The Fourth Air Force had indicated its belief that there were no planes over Los Angeles. But the Army did not publish these initial conclusions. Instead, it waited a day, until after a thorough examination of witnesses had been finished. On the basis of these hearings, local commanders altered their verdict and indicated a belief that from one to five unidentified airplanes had been over Los Angeles.

Secretary Stimson announced this conclusion as the War Department version of the incident, and he advanced two theories to account for the mysterious craft: either they were commercial planes operated by an enemy from secret fields in California or Mexico, or they were light planes launched from Japanese submarines. In either case, the enemy’s purpose must have been to locate anti-aircraft defenses in the area or to deliver a blow at civilian morale.

The Los Angeles Times, in a first-page editorial on 26 February, announced that “the considerable public excitement and confusion” caused by the alert, as well as its “spectacular official accompaniments, ” demanded a careful explanation.

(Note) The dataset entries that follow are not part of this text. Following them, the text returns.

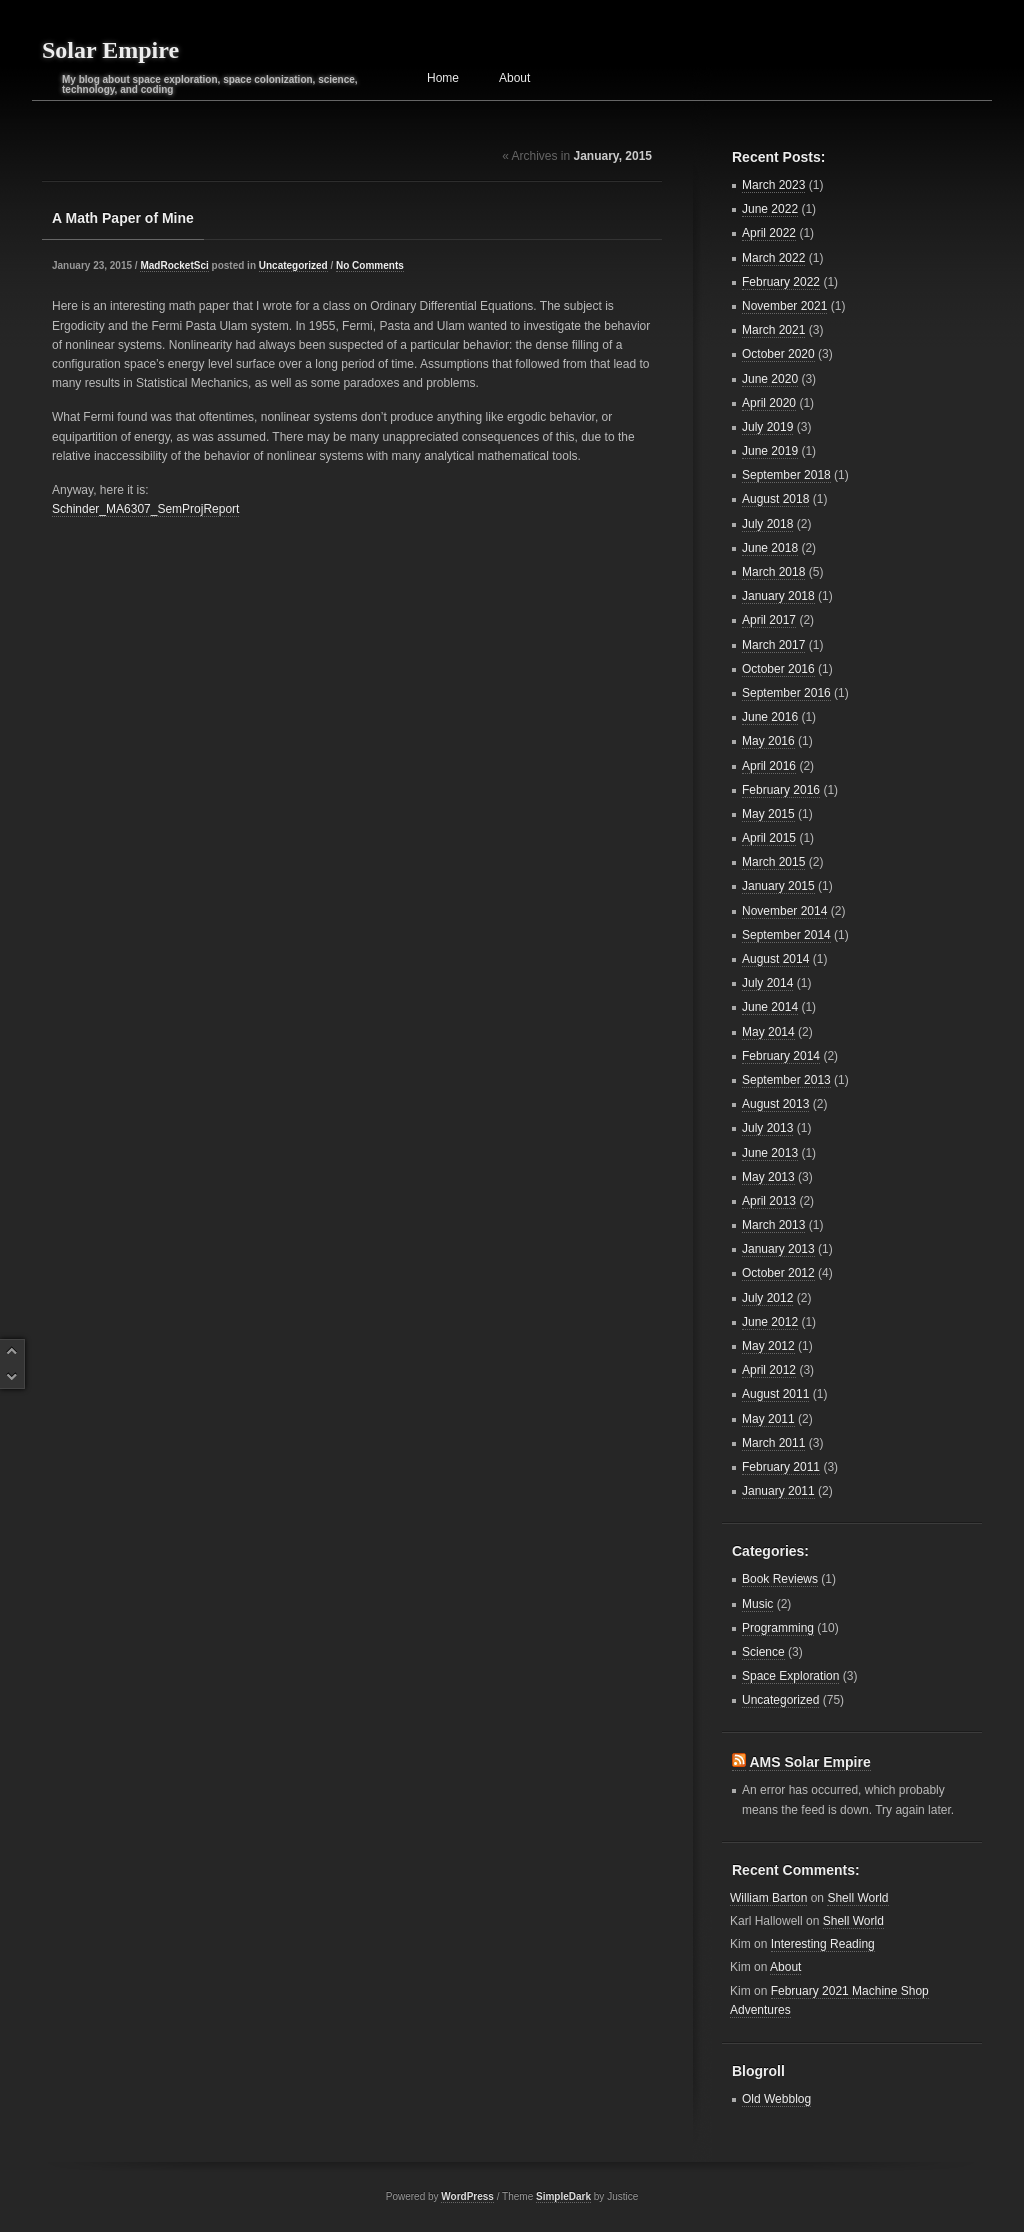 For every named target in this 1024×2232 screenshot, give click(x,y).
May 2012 (768, 1346)
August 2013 (775, 1104)
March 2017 (773, 645)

The New York Times on 28 February expressed a belief that the more the incident was studied, the more incredible it became: “If the batteries were firing on nothing at all, as Secretary Knox implies, it is a sign of expensive incompetence and jitters. If the batteries were firing on real planes, some of them as low as 9,000 feet, as Secretary Stimson declares, why were they completely ineffective? Why did no American planes go up to engage them, or even to identify them?

At the end of the war, the Japanese stated that they did not send planes over the area at the time of this alert. The latest official study of the evidence suggests that meteorological balloons—known to have been released over Los Angeles —may well have caused the initial alarm.

If the officials can't explain a UFO then they always seem to resort to the weather balloon scenario! Perhaps the same weather balloon crashed in Roswell.

These conflicting theories do nothing to get to the truth of what really happened that night. Perhaps we would never be able to solve the mystery, except for a single photograph that was taken during the air raid. We have examined this photograph and enhanced it, on the following page you will see the astonishing results of our investigation.

Overshadowing a nation-wide maelstrom of rumors and conflicting reports, the Army's Western Defense Command insisted that Los Angeles' early morning blackout and anti-aircraft action were the result of unidentified aircraft sighted over the beach area. In two official statements, issued while Secretary of the Navy Knox in Washington was attributing the activity to a false alarm and "jittery nerves," the command in San Francisco confirmed and reconfirmed the presence over the Southland of unidentified planes. Relayed by the Southern California sector office in Pasadena, the second statement read: "The aircraft which caused the blackout in the Los Angeles area for several hours this a.m. have not been identified."



The term foo fighter was used by Allied aircraft pilots in World War II to describe various UFOs or mysterious aerial phenomena seen in the skies over Europe and the Pacific theater. Contemporary witnesses often assumed that the foo fighters were secret weapons employed by the enemy. Despite these fears, foo fighters were apparently never reported to have harmed or tried to harm anyone. Since the war no explanation can be made as to what these objects were.



Street gangs, cops and free poker players reminisce on the peculiar night of Feb 25, 1942 with what could have been a genuine UFO encounter that didn't get much hype. The different stories and accounts remain in the memories of those who witnessed this very strange event in the history of Los Angeles and its people.